Market Commentary – December 15, 2025

The FOMC (Federal Open Market Committee) concluded its regular monetary policy meeting last Wednesday and announced a highly anticipated and eagerly awaited rate cut.

It agreed to cut the Federal Funds rate cut by 25 bps to 3.50%–3.75%. But the Committee is not expecting many more interest rate cuts into 2026 – this was the hawkish side of their announcement and action.

Separately, the Fed ended Quantitative Tightening (QT) on December 1, halting the runoff of securities from its balance sheet – a process that had been draining liquidity from financial markets. At the FOMC meeting, the Fed also signaled a willingness to provide additional liquidity by purchasing Treasury bills, reflecting seasonal funding pressures, which tend to put upward pressure on interest rates as businesses wind down activity toward year-end.

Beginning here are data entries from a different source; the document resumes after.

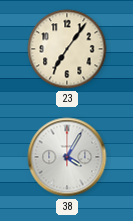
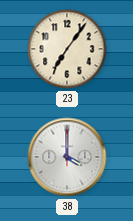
38: 4:05 -> 4:00
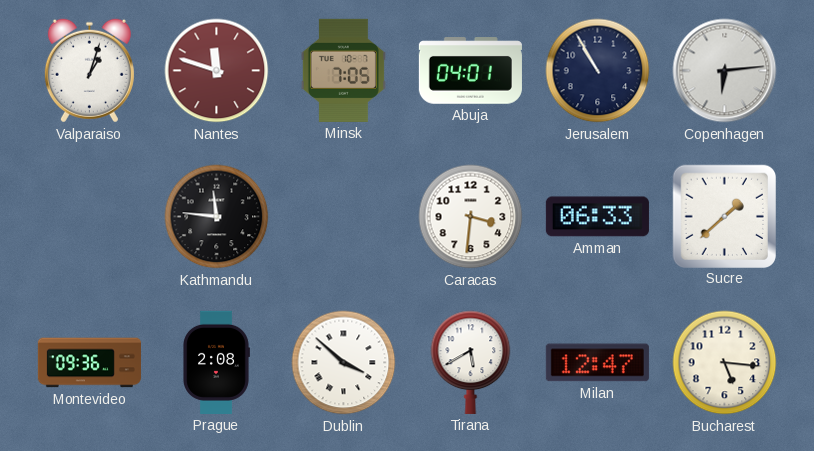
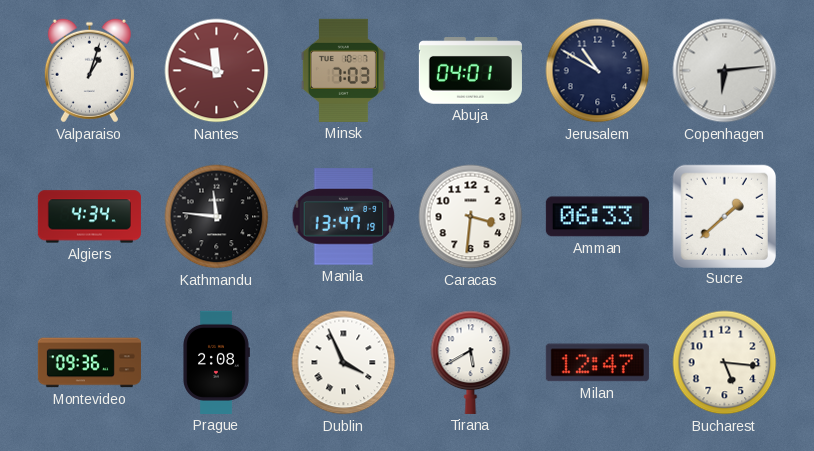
Minsk: 7:05 -> 7:03
Jerusalem: 10:55 -> 10:50
Algiers: none -> 4:34
Manila: none -> 13:47
Dublin: 3:52 -> 3:56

In addition, seasonal tax payments from December through April also tend to put upward pressure on interest rates as demand for capital rises. To ease this pressure and prevent rates from rising as liquidity tightens, the Fed announced plans to purchase Treasury bills over the next 6 months, with estimates ranging from $500 billion to $550 billion, to maintain what it calls an “ample reserves regime.”

While the Fed has stated that this program does not constitute Quantitative Easing (QE), some market observers are calling it “QE-lite.” This was the dovish side of the FOMC meeting.

The equity market responded positively, but a rally was eventually stolen by the market’s disappointment in the Grinchy earnings announcements from Oracle (ORCL) and Broadcom (AVGO).

Productivity A Key Measure For Future Economic Growth & Inflation

There was another notable insight from the Fed meeting last week. Near the end of his press conference on Wednesday, Fed Chair Jerome Powell remarked, “I never thought I would see a time when we had, five, six years of 2% productivity growth. We are definitely seeing higher productivity.” Average nonfarm productivity from 1Q2019 Q1to 2Q2025 (the most recent figure) has averaged 2.05%. Powell indicated that he thought part of the more recent gains might be attributable to artificial intelligence (AI) and that he expected more to come; this is reminiscent of Alan Greenspan’s remark in 1998 that the U.S. was experiencing a “once-in-a-century acceleration of innovation.” This would be the second such event in less than half a century, possibly a larger gain in productivity than in the 1990s. Gains in productivity historically deliver higher corporate profits, higher wages and salaries, higher asset prices and lower inflation.